Slow-Melting Ice Cream

The BsIA Protein is Proven to Reduces Defrosting Time in Frozen Desserts

It's really no fun having melting ice cream dribble down your fingers during hot weather before you can enjoy eating your sweet treat. Now thanks to several scientists in Scotland, a protein has been discovered that can be used in ice cream to reduce melting times.

Professor Cait MacPhee was one of the individuals working on the project helping the team to uncover a natural protein, called BsIA, that can slow the speed of melting as well as reduce the amount of calories and saturated fats in sweet frozen treats. The protein also stops ice cream from getting freezer burn and binds the water, fat and air in the ice cream properly bind together.

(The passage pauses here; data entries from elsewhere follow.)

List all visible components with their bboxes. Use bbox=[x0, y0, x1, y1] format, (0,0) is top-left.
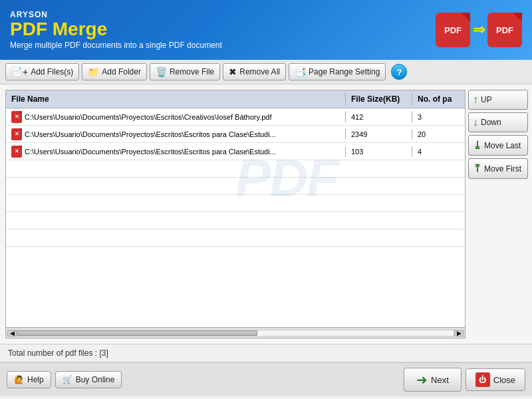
table-row[interactable]: ✕ C:\Users\Usuario\Documents\Proyectos\E… bbox=[6, 126, 465, 143]
remove-all-label: Remove All bbox=[239, 67, 280, 76]
next-arrow-icon: ➜ bbox=[416, 372, 428, 388]
add-folder-button[interactable]: 📁 Add Folder bbox=[82, 63, 147, 80]
buy-online-icon: 🛒 bbox=[63, 375, 72, 384]
status-bar: Total number of pdf files : [3] bbox=[0, 344, 532, 362]
down-button[interactable]: ↓ Down bbox=[468, 112, 528, 132]
col-header-filename: File Name bbox=[6, 93, 345, 105]
close-button[interactable]: ⏻ Close bbox=[466, 368, 525, 391]
add-files-icon: 📄+ bbox=[11, 66, 28, 77]
next-label: Next bbox=[431, 375, 449, 385]
row-1-size: 2349 bbox=[345, 129, 412, 140]
move-first-label: Move First bbox=[484, 164, 521, 174]
pdf-icon-left: PDF bbox=[436, 13, 470, 47]
remove-all-button[interactable]: ✖ Remove All bbox=[223, 63, 286, 80]
table-header: File Name File Size(KB) No. of pa bbox=[6, 90, 465, 108]
move-last-button[interactable]: ⤓ Move Last bbox=[468, 135, 528, 156]
move-last-icon: ⤓ bbox=[473, 139, 481, 152]
row-2-filename: ✕ C:\Users\Usuario\Documents\Proyectos\E… bbox=[6, 144, 345, 159]
power-icon: ⏻ bbox=[475, 372, 490, 387]
move-first-icon: ⤒ bbox=[473, 162, 481, 175]
up-icon: ↑ bbox=[473, 94, 478, 106]
help-icon-button[interactable]: ? bbox=[391, 64, 407, 80]
scroll-track[interactable] bbox=[17, 330, 454, 336]
remove-file-label: Remove File bbox=[170, 67, 214, 76]
table-row-empty bbox=[6, 160, 465, 178]
table-body: ✕ C:\Users\Usuario\Documents\Proyectos\E… bbox=[6, 108, 465, 327]
buy-online-label: Buy Online bbox=[76, 375, 115, 384]
help-button-label: Help bbox=[27, 375, 44, 384]
footer: 🙋 Help 🛒 Buy Online ➜ Next ⏻ Close bbox=[0, 362, 532, 396]
up-label: UP bbox=[481, 95, 492, 104]
help-icon-label: ? bbox=[396, 67, 402, 77]
close-label: Close bbox=[493, 375, 515, 385]
add-folder-icon: 📁 bbox=[88, 66, 99, 77]
horizontal-scrollbar[interactable]: ◀ ▶ bbox=[6, 327, 465, 338]
table-row-empty bbox=[6, 212, 465, 229]
remove-file-button[interactable]: 🗑️ Remove File bbox=[150, 63, 220, 80]
table-row-empty bbox=[6, 229, 465, 247]
row-1-filename: ✕ C:\Users\Usuario\Documents\Proyectos\E… bbox=[6, 127, 345, 142]
row-2-pdf-icon: ✕ bbox=[11, 146, 22, 158]
pdf-icon-right-label: PDF bbox=[496, 25, 513, 35]
row-1-pages: 20 bbox=[412, 129, 465, 140]
buy-online-button[interactable]: 🛒 Buy Online bbox=[55, 371, 122, 388]
add-folder-label: Add Folder bbox=[102, 67, 141, 76]
help-button[interactable]: 🙋 Help bbox=[7, 371, 51, 388]
row-0-filename: ✕ C:\Users\Usuario\Documents\Proyectos\E… bbox=[6, 110, 345, 124]
table-row-empty bbox=[6, 195, 465, 212]
scroll-right-button[interactable]: ▶ bbox=[454, 330, 464, 336]
scroll-thumb[interactable] bbox=[17, 331, 257, 336]
move-last-label: Move Last bbox=[484, 141, 521, 150]
move-first-button[interactable]: ⤒ Move First bbox=[468, 158, 528, 179]
down-label: Down bbox=[481, 118, 501, 127]
page-range-icon: 📑 bbox=[295, 66, 306, 77]
side-buttons-panel: ↑ UP ↓ Down ⤓ Move Last ⤒ Move First bbox=[466, 84, 532, 344]
remove-file-icon: 🗑️ bbox=[156, 66, 167, 77]
header-logo: PDF ⇒ PDF bbox=[436, 13, 522, 47]
help-button-icon: 🙋 bbox=[14, 375, 24, 384]
page-range-label: Page Range Setting bbox=[309, 67, 380, 76]
add-files-label: Add Files(s) bbox=[31, 67, 73, 76]
header-branding: ARYSON PDF Merge Merge multiple PDF docu… bbox=[10, 10, 222, 51]
table-row-empty bbox=[6, 178, 465, 195]
col-header-pages: No. of pa bbox=[412, 93, 465, 105]
brand-name: ARYSON bbox=[10, 10, 222, 19]
down-icon: ↓ bbox=[473, 116, 478, 128]
pdf-icon-right: PDF bbox=[487, 13, 522, 47]
up-button[interactable]: ↑ UP bbox=[468, 90, 528, 110]
col-header-size: File Size(KB) bbox=[345, 93, 412, 105]
toolbar: 📄+ Add Files(s) 📁 Add Folder 🗑️ Remove F… bbox=[0, 60, 532, 84]
row-2-size: 103 bbox=[345, 146, 412, 157]
add-files-button[interactable]: 📄+ Add Files(s) bbox=[5, 63, 79, 80]
row-0-pdf-icon: ✕ bbox=[11, 111, 22, 123]
merge-arrow-icon: ⇒ bbox=[473, 21, 485, 39]
row-0-pages: 3 bbox=[412, 112, 465, 122]
table-row[interactable]: ✕ C:\Users\Usuario\Documents\Proyectos\E… bbox=[6, 143, 465, 160]
row-1-pdf-icon: ✕ bbox=[11, 128, 22, 140]
pdf-icon-left-label: PDF bbox=[444, 25, 462, 35]
scroll-left-button[interactable]: ◀ bbox=[7, 330, 17, 336]
app-title: PDF Merge bbox=[10, 19, 222, 40]
remove-all-icon: ✖ bbox=[229, 66, 237, 77]
page-range-button[interactable]: 📑 Page Range Setting bbox=[289, 63, 386, 80]
main-content: PDF File Name File Size(KB) No. of pa ✕ … bbox=[0, 84, 532, 344]
table-row[interactable]: ✕ C:\Users\Usuario\Documents\Proyectos\E… bbox=[6, 108, 465, 126]
next-button[interactable]: ➜ Next bbox=[404, 368, 462, 392]
row-2-pages: 4 bbox=[412, 146, 465, 157]
row-0-size: 412 bbox=[345, 112, 412, 122]
app-header: ARYSON PDF Merge Merge multiple PDF docu… bbox=[0, 0, 532, 60]
status-text: Total number of pdf files : [3] bbox=[8, 348, 108, 358]
app-subtitle: Merge multiple PDF documents into a sing… bbox=[10, 41, 222, 50]
file-table: File Name File Size(KB) No. of pa ✕ C:\U… bbox=[5, 90, 466, 338]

MacPhee described to BBC the product as, "It's not completely non-melting because you do want your ice cream to be cold. It will melt eventually but hopefully by keeping it stable for longer it will stop the drips."
Trend Themes
1. Slow-melting Desserts - The discovery of the BsIA protein presents an opportunity for the development of slow-melting desserts with enhanced texture and reduced calories and fats.
2. Protein-based Additives - The BsIA protein can be utilized as a natural additive in various food products, leading to potential advancements in the development of protein-based additives for improved stability and texture.
3. Health-conscious Frozen Treats - The utilization of BsIA protein in ice cream provides an avenue for the creation of healthier frozen desserts that meet the demands of health-conscious consumers.
Industry Implications
1. Food and Beverage - The food and beverage industry can leverage the BsIA protein to create innovative slow-melting frozen treats that cater to consumer preferences for taste, nutrition, and convenience.
2. Dairy - The dairy industry can explore the use of the BsIA protein in their product formulations to develop novel ice cream and frozen dessert options with improved characteristics and extended shelf life.
3. Research and Development - The discovery of the BsIA protein opens up opportunities for research and development teams to further investigate its potential applications in the creation of new functional food products with desirable attributes.